Apart from acting through hemozoin inhibition, it is envisaged that the deprotected ACQ-HPO hybrids (the ligands in this study) may act against P. falciparum by one or both of the following two possible mechanisms. Firstly, these hybrid compounds may complex with labile iron hence abrogating this essential nutrient via the HPO moiety (Heppner 1988) and or secondly, by forming parasite toxic iron complexes via coordination using available electron donor groups [30 – 31]. In this study pre-complexation is done prior to in vitro testing thus these complexes may be acting against the parasite via the second mechanism.

Similar to the trends observed in the ACQ-HPO ligands [10, 11] the antiplasmodial activity of the Ga (III) and Fe (III) complexes of HPOs were reported to increase with lipophilicity or increase in alkyl linker chain. The data in Figure 4 (or Table S1 in supporting information), shows that complexes with ligands with the longest alkyl linker chains (n-hexyl linker 2a, 2b, 3a, 2c) are the most active and those with shortest alkyl linker chain (n-propyl 1a, 1b) are the least active.
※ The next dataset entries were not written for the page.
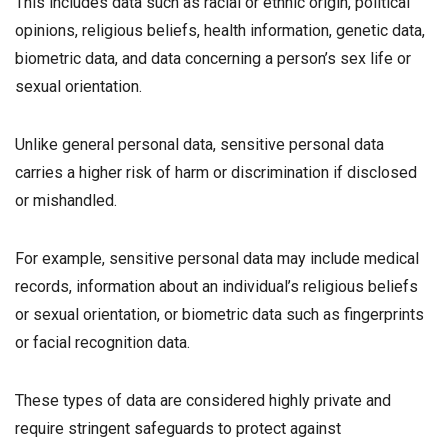
This includes data such as racial or ethnic origin, political
opinions, religious beliefs, health information, genetic data,
biometric data, and data concerning a person’s sex life or
sexual orientation.
Unlike general personal data, sensitive personal data
carries a higher risk of harm or discrimination if disclosed
or mishandled.
For example, sensitive personal data may include medical
records, information about an individual’s religious beliefs
or sexual orientation, or biometric data such as fingerprints
or facial recognition data.
These types of data are considered highly private and
require stringent safeguards to protect against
On comparing the activities of iron (III) versus gallium (III) complexes, the nature of the hydroxypyridinone’s 6-alkyl group (being ethyl or methyl) seem not to affect the antiplasmodial activity of the complex.

From the limited data presented the type of metal core seems not to have any significant influence on the antiplasmodial activities of the complexes (Figure 4 and Table S1, in supporting information). However, if one considers compounds 2a, 2b, 3a:  the iron (III) complex 2a appears to be more active than the Ga complexes (2b and 3a). This observation contrasts the comparison of 1a (iron III complex) and 1b (gallium III complexes), whereby the gallium complex 1b is relatively more active. This close semblance of biological activity between HPO-gallium (III) and HPO-iron (III) complexes of related ligands corresponds to findings from similar studies [18, 31]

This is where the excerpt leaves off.